One way to deal with the issue is to increase the spatial locality of physical pages even when multiple processes are co-located together in the system. PTEMagnet addresses the challenge by pre-allocating 8 pages from the buddy allocator whenever a virtual address is accessed and requires demand paging. When adjacent virtual pages are accessed, the pre-allocated physical pages can then be directly used to satisfy the mapping.
The resulting memory allocation pattern demonstrates great improvements in physical address locality because it is guaranteed that the eight consecutive virtual pages will be mapped to a contiguous range of physical pages as well.

We next describe the process as follows.
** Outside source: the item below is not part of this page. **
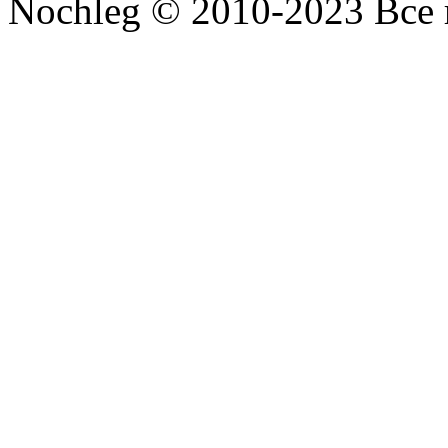
Nochleg © 2010-2023 Все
In addition to the regular data structures, the kernel maintains an extra table, the Page Reservation Table (PaRT), tracking the existing pre-allocated ranges for every eight-page virtual address. When a virtual address is accessed for the first time and requires demand paging, the kernel first checks the PaRT to see whether the address is covered by the table. If true, then the physical page is allocated with no cost since it is already pre-allocated. Otherwise, a new entry is inserted into the PaRT, which points to a newly allocated eight-page block from the kernel’s buddy allocator.

Pre-allocated pages can also be reclaimed by the OS when all pages in a block are freed or when the memory pressure exceeds a certain threshold. PTEMagnet allows users to configure a threshold, which, if reached, will trigger the kernel to reclaim pre-allocated pages. The reclamation process is simply the kernel walking the PaRT and freeing physical pages back to the buddy allocator until memory consumption drops below the threshold.